● Work order: The lines to find are those in the entries that hold the word "مشاهده"; copy every one of them.

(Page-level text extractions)
• • • •
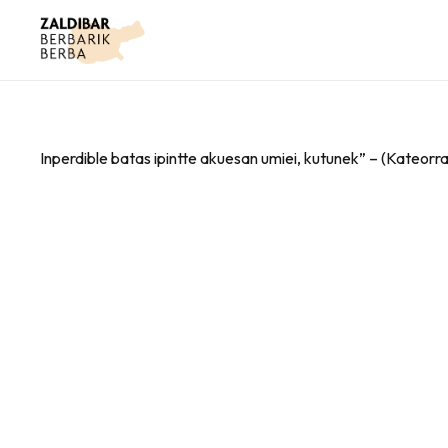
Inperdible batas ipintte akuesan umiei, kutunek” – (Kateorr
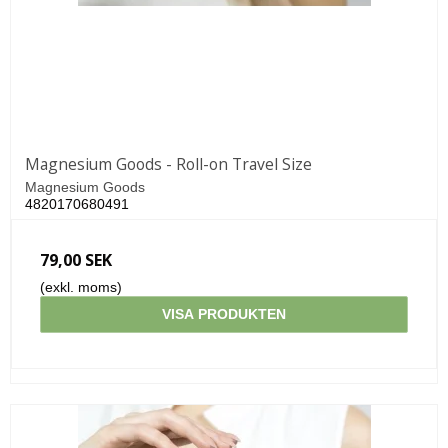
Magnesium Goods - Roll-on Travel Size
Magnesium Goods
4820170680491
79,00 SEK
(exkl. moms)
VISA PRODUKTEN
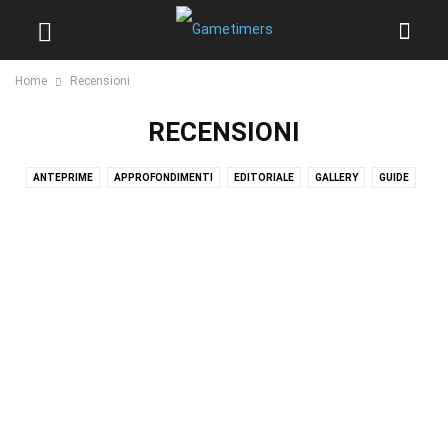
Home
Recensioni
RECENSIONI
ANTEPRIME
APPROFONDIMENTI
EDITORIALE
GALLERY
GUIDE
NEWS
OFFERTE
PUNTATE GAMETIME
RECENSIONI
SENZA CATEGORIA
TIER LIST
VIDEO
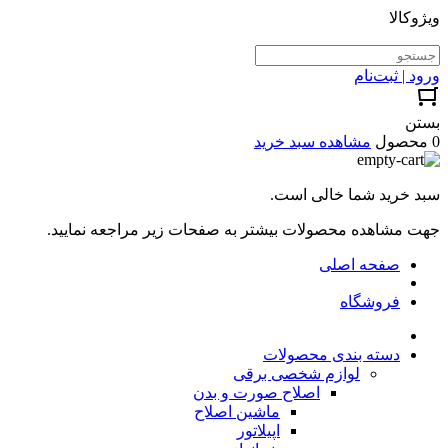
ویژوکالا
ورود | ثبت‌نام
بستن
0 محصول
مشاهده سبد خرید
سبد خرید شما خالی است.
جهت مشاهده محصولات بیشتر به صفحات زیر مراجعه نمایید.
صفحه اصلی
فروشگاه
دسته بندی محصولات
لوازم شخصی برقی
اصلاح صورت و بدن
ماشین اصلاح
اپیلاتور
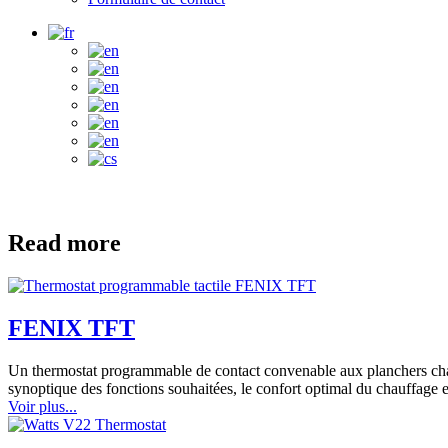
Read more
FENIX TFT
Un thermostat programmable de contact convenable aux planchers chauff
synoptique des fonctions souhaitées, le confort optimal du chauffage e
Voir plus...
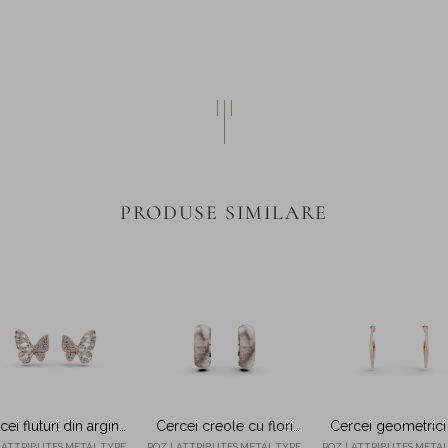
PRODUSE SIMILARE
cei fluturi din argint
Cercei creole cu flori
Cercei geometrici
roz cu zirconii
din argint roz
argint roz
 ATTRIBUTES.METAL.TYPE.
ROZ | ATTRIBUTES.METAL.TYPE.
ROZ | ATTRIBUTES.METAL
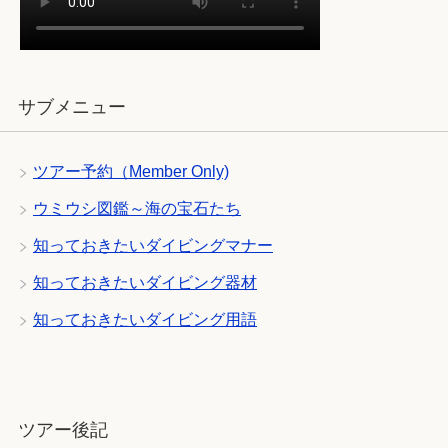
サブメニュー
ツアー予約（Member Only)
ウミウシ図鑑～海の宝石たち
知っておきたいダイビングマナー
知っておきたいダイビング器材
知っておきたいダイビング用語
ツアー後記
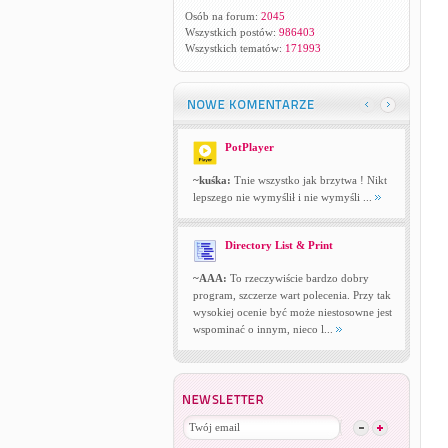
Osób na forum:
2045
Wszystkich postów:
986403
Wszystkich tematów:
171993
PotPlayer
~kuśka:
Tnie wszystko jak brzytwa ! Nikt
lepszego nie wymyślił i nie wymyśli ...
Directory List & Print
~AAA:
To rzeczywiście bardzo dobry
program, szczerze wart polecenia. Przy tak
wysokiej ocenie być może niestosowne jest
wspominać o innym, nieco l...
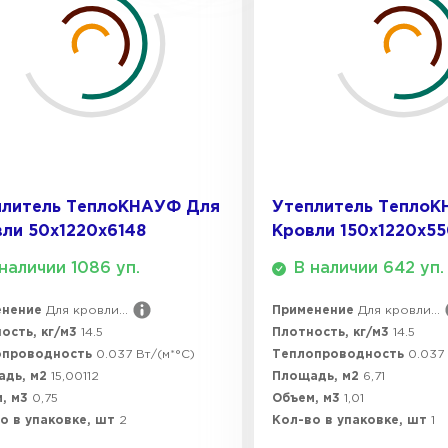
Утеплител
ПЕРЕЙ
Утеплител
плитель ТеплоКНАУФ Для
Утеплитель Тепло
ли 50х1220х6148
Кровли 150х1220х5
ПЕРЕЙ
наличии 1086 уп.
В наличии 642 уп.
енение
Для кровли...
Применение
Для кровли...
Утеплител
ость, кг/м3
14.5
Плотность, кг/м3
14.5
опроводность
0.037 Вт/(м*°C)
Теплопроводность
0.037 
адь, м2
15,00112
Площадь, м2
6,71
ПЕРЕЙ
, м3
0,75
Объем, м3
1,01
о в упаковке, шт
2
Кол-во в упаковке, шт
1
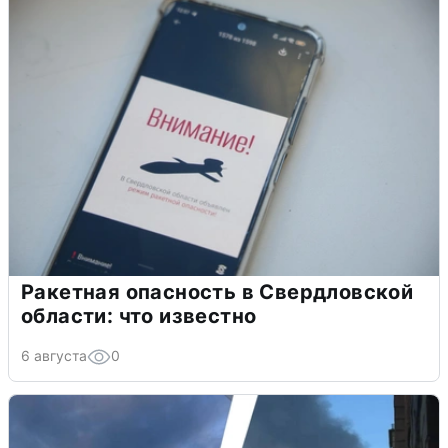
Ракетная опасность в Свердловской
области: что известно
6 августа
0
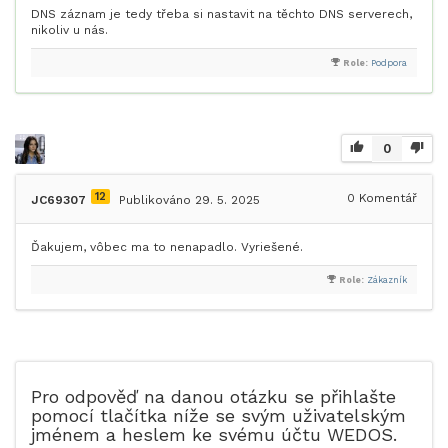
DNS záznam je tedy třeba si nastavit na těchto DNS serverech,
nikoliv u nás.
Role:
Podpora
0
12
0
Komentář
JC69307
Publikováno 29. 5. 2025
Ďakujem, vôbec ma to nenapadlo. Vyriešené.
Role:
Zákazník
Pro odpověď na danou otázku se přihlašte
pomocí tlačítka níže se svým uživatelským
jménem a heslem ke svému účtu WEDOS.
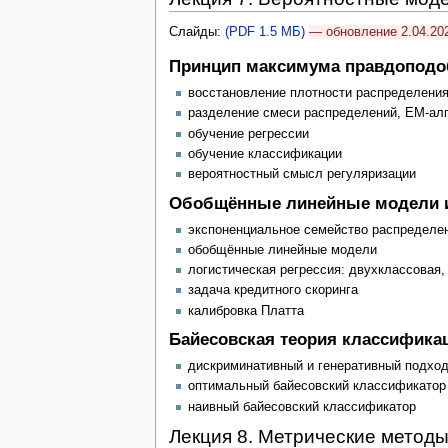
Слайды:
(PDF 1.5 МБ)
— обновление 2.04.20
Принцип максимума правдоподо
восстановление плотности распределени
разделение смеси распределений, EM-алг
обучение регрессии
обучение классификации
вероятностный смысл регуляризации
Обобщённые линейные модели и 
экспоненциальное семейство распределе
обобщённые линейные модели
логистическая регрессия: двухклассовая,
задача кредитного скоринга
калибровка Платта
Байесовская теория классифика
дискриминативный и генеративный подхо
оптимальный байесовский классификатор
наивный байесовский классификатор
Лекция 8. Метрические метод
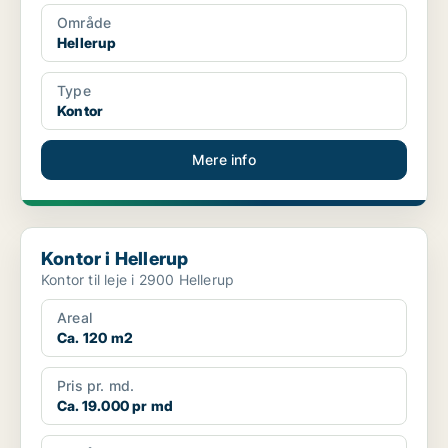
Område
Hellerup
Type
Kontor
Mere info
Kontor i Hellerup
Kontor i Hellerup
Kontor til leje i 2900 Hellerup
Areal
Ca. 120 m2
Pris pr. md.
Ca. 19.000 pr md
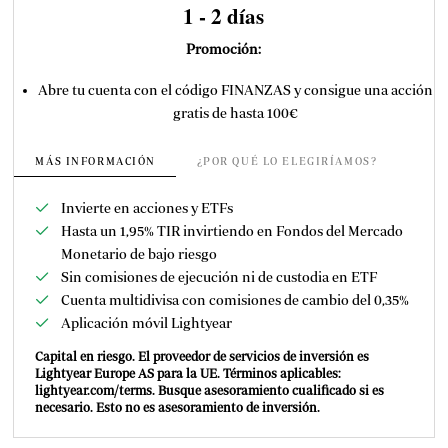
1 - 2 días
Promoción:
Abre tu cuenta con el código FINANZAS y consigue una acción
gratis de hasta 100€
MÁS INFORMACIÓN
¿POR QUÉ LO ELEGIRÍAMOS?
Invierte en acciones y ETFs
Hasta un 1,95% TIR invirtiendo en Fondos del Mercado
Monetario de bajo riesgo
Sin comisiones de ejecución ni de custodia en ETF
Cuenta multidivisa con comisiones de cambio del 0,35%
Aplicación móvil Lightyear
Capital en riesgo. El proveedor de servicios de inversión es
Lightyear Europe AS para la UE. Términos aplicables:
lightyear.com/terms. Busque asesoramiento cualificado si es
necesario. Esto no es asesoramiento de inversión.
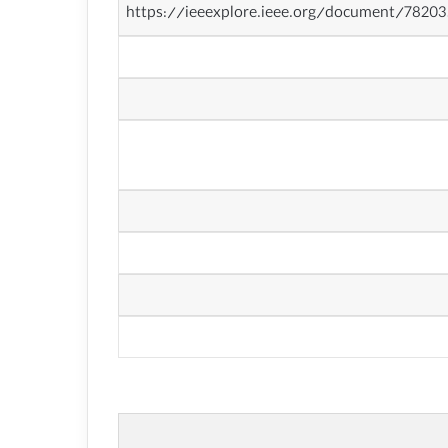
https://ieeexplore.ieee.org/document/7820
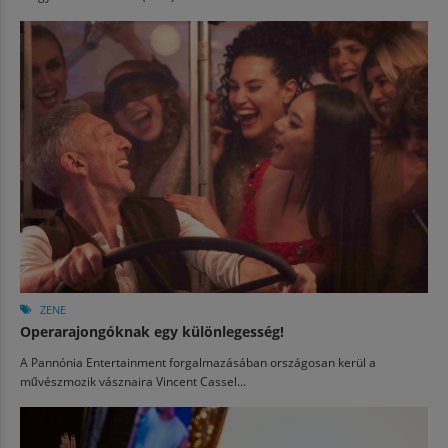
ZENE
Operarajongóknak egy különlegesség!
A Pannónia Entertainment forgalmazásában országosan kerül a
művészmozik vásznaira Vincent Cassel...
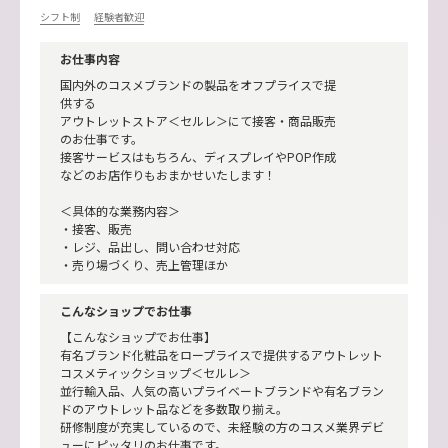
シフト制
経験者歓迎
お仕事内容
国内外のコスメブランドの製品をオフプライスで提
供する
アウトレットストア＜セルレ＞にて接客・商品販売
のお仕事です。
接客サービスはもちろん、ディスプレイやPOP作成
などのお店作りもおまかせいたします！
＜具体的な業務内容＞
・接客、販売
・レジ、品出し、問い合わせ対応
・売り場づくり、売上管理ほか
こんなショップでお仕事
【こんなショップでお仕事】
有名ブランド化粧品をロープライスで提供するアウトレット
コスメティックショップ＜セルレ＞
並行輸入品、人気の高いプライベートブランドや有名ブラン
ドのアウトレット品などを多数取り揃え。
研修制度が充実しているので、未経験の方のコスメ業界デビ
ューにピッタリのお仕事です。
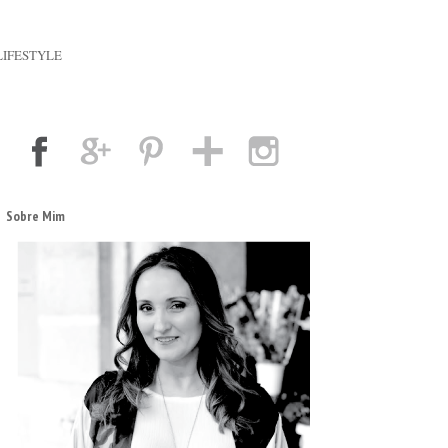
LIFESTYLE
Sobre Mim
• • • •
● Solved problem:
مشاهده سبد خرید
جهت مشاهده محصولات بیشتر به صفحات زیر مراجعه نمایید.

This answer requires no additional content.